Porque a este curita polaco sí que le gustaban los dictadores. A monseñor Romero lo regañó en el Vaticano porque no simpatizaba con el general Humberto Romero Mena, cuando este, a pesar de lo asesino, era un gran católico. Por Pinochet también sintió un profundo aprecio, nunca elevó la voz por el río de sangre en que bañó a Chile, sino que alabó la devoción que Augusto sentía al ver una cruz y hasta le quitó esa espina en la garganta que le significaba el Cardenal Silva Henríquez, ferviente defensor de los derechos humanos, reemplazándolo por el obediente y ladino Jorge Medina. Mantuvo además una estrella amistad con Kurt Waldheim, presidente de Austria entre los años 1986-1992 y quien en sus años mozos fue un oficial nazi que le sirvió al Tercer Reich en la Segunda Guerra Mundial.

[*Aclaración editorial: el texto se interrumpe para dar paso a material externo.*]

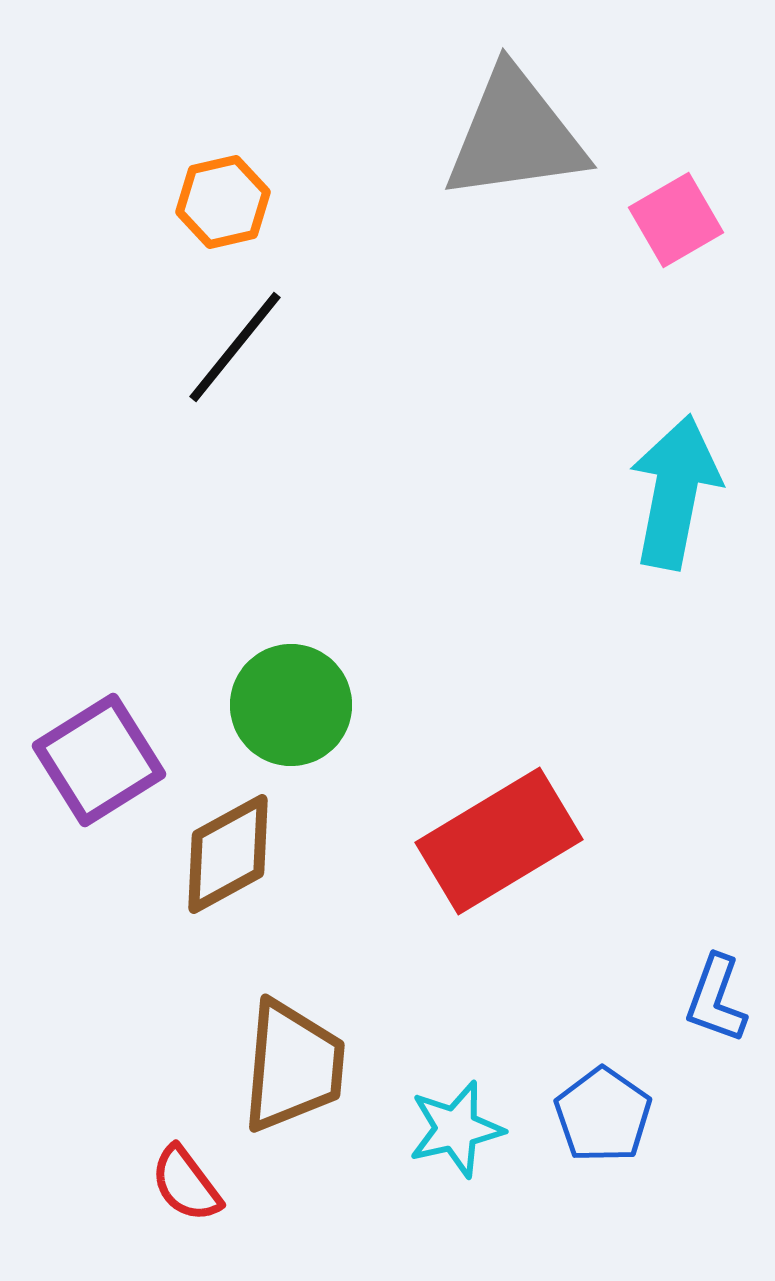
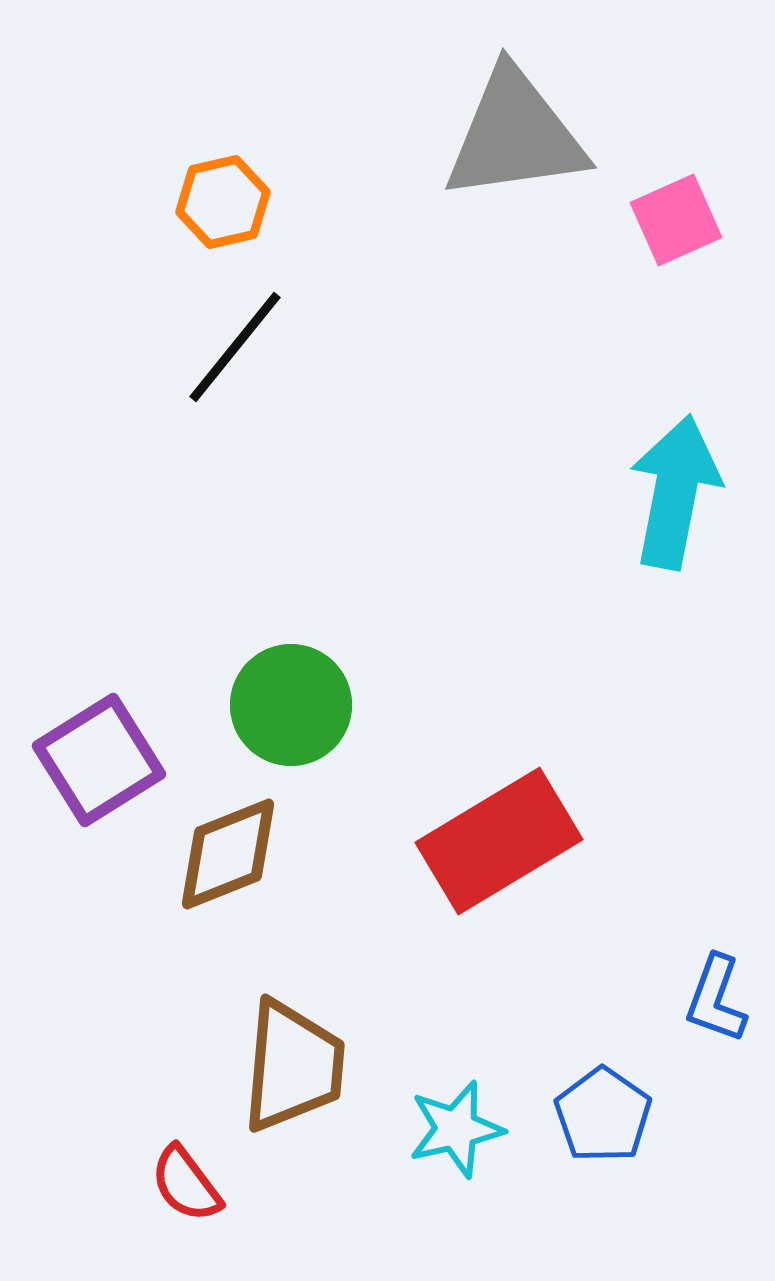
pink square: rotated 6 degrees clockwise
brown diamond: rotated 7 degrees clockwise
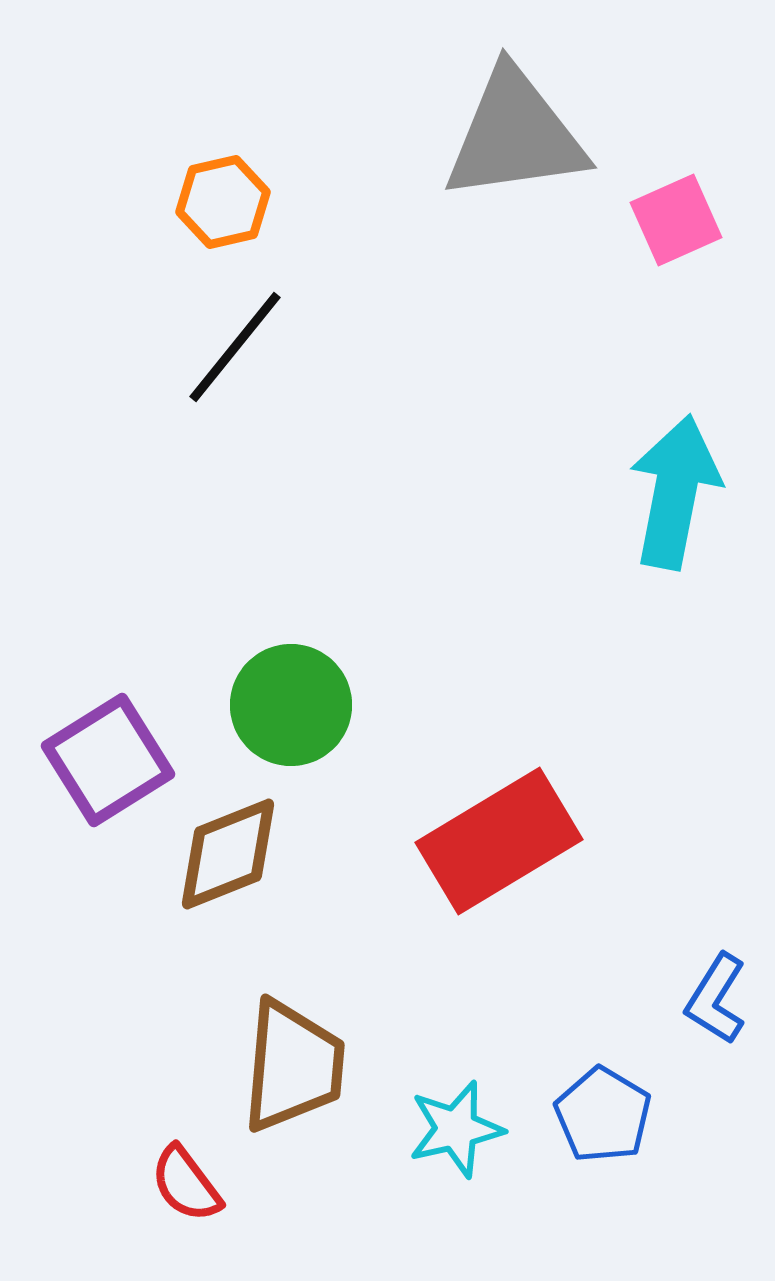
purple square: moved 9 px right
blue L-shape: rotated 12 degrees clockwise
blue pentagon: rotated 4 degrees counterclockwise
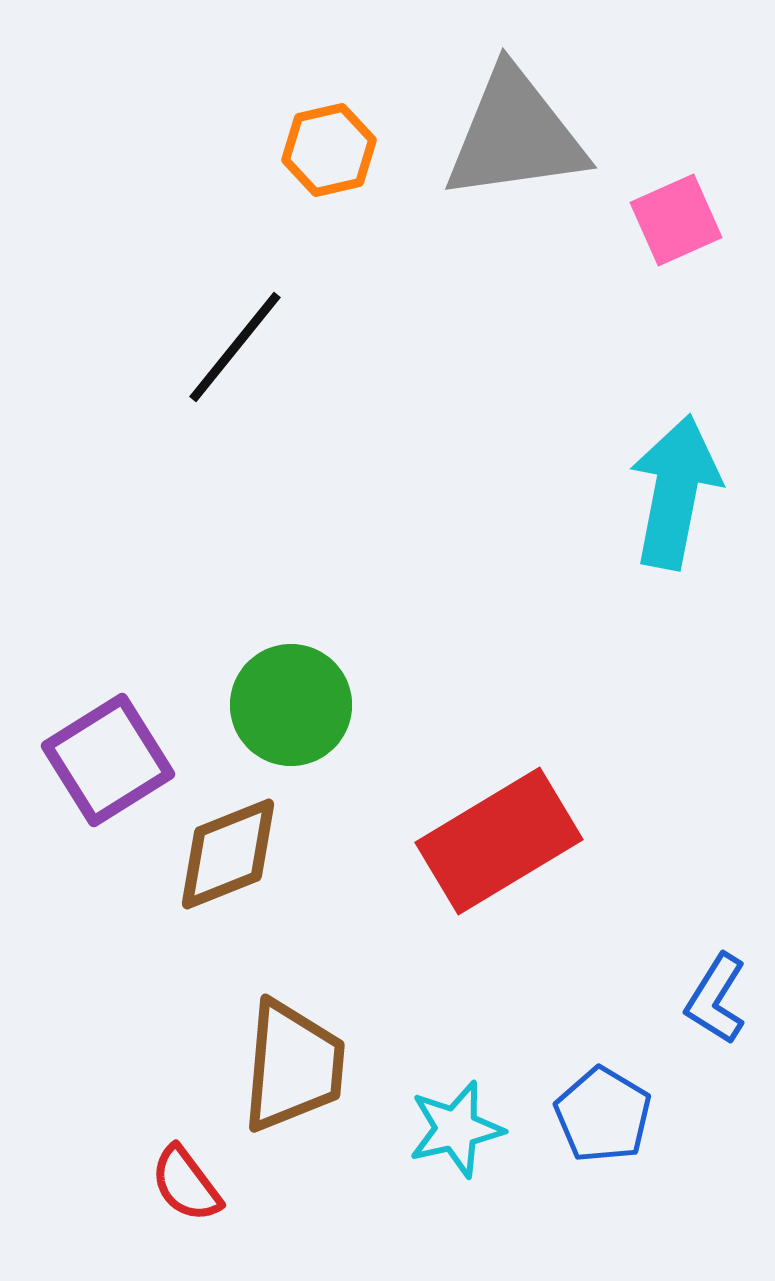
orange hexagon: moved 106 px right, 52 px up
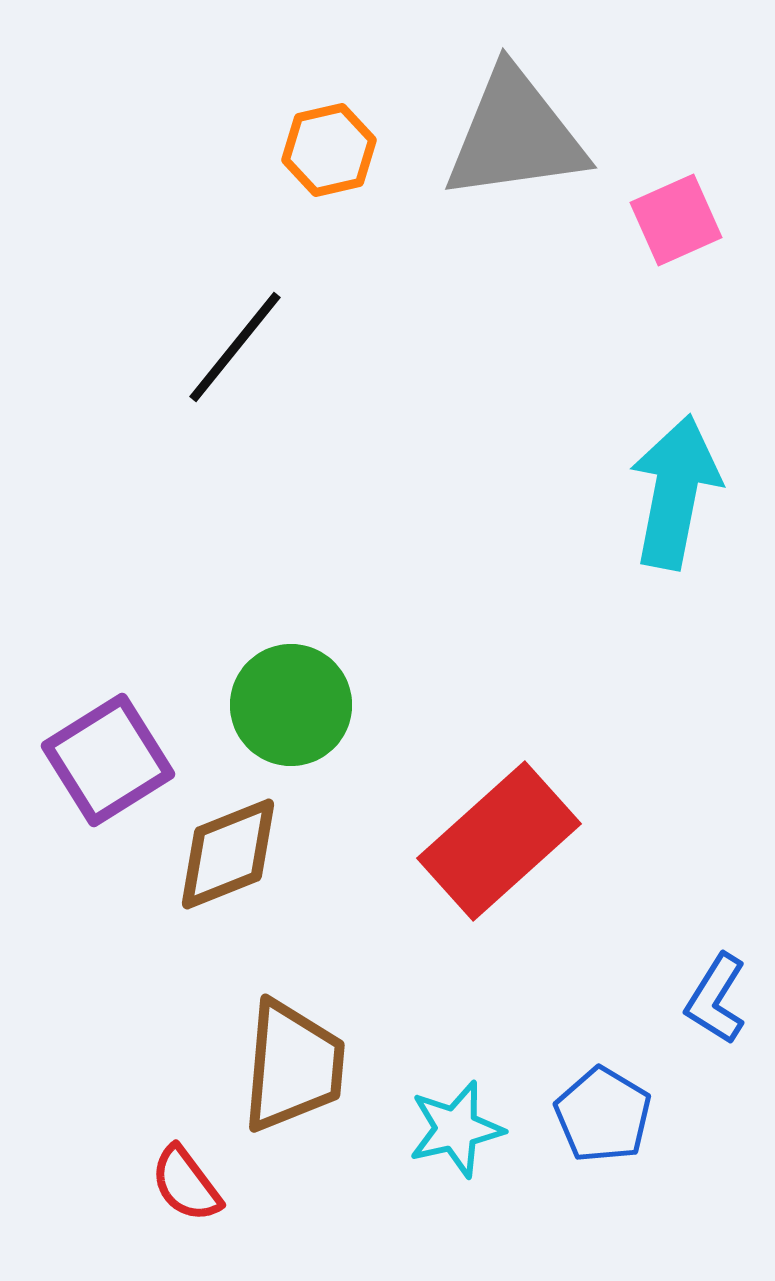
red rectangle: rotated 11 degrees counterclockwise
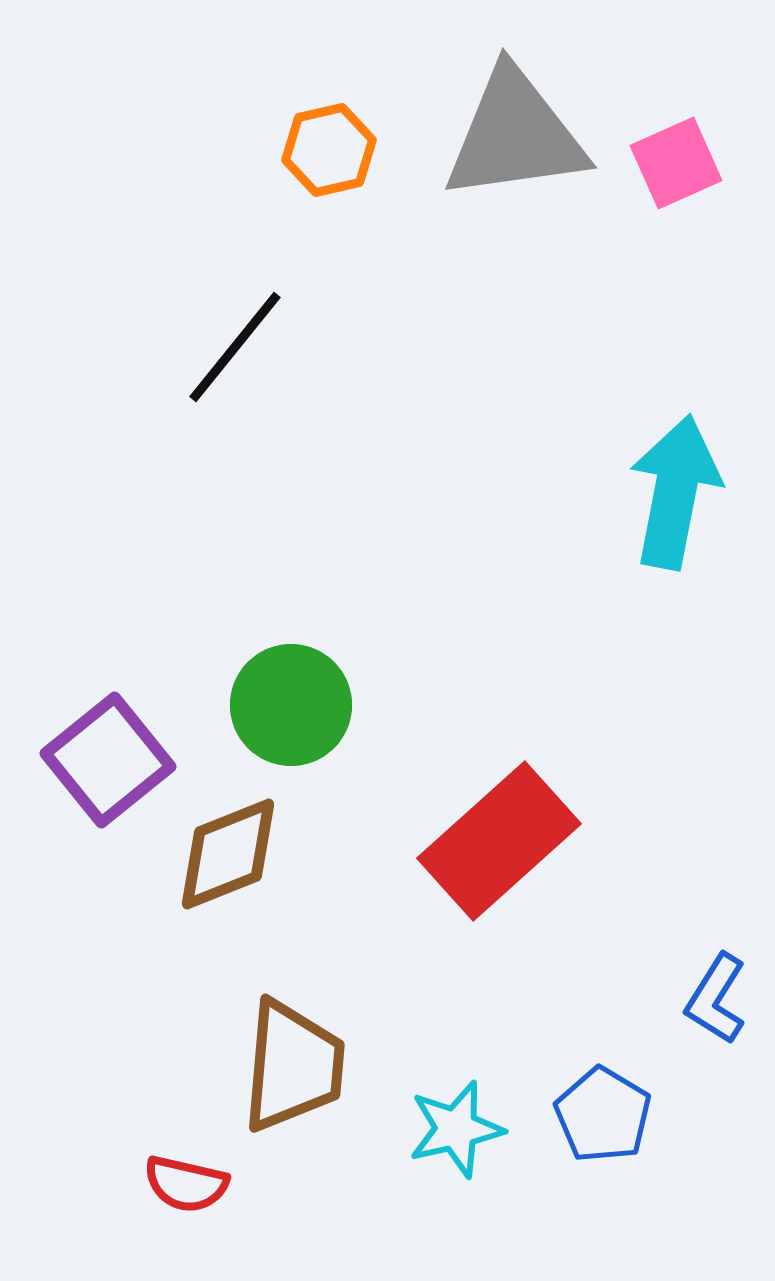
pink square: moved 57 px up
purple square: rotated 7 degrees counterclockwise
red semicircle: rotated 40 degrees counterclockwise
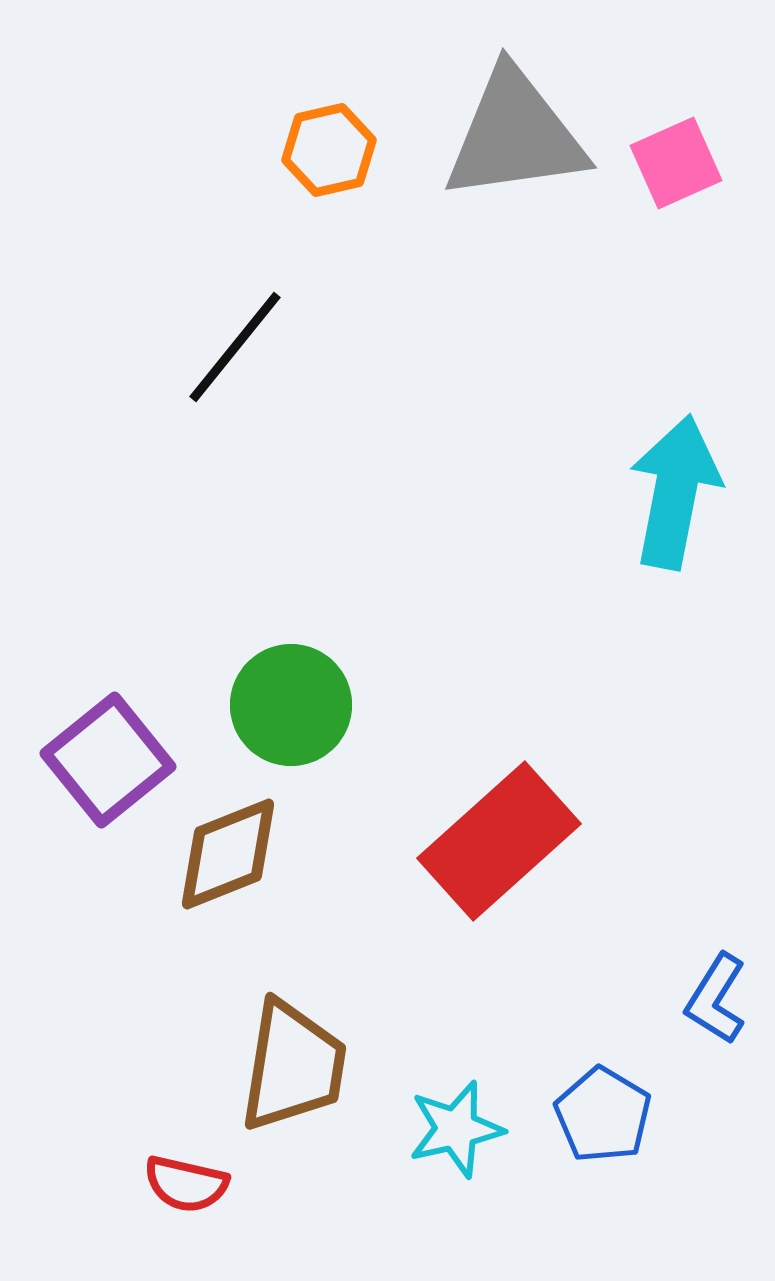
brown trapezoid: rotated 4 degrees clockwise
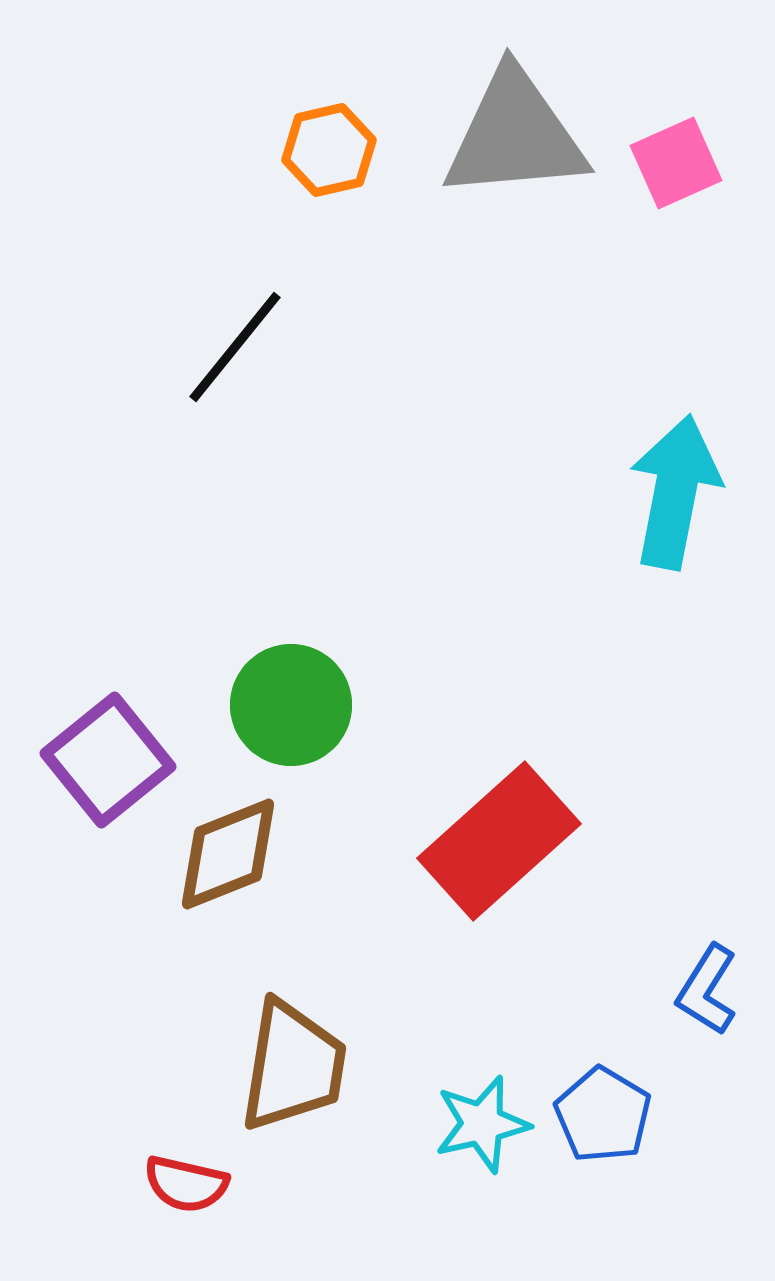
gray triangle: rotated 3 degrees clockwise
blue L-shape: moved 9 px left, 9 px up
cyan star: moved 26 px right, 5 px up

Mientras despreciaba a la mujer, condenando su emancipación y el hecho de que pudieran usar el sexo no sólo para su procreación sino buscando el placer, Wojtyla protegía a reconocidos pedófilos como Hans Herman Groen, cardenal de Viena, el obispo Kurt Green y el arzobispo de Boston Bernard F. Law y su protegido Marcial Maciel.
Ahora, cuando fue declarado santo en tiempo récord, Juan Pablo II sigue cautivando viejitas convertido en reliquia sagrada. Al ver la gota de sangre llegar a la iglesia de Santa Beatriz miles de sus groupies gritan enloquecidas y ansían estar a su lado para recibir el viento bendito de la santidad. El Papa más lindo, querido y fascista de la historia, sigue después de muerto en su cruzada por mantener los tres pilares que lo movieron en vida: tradición, familia y propiedad.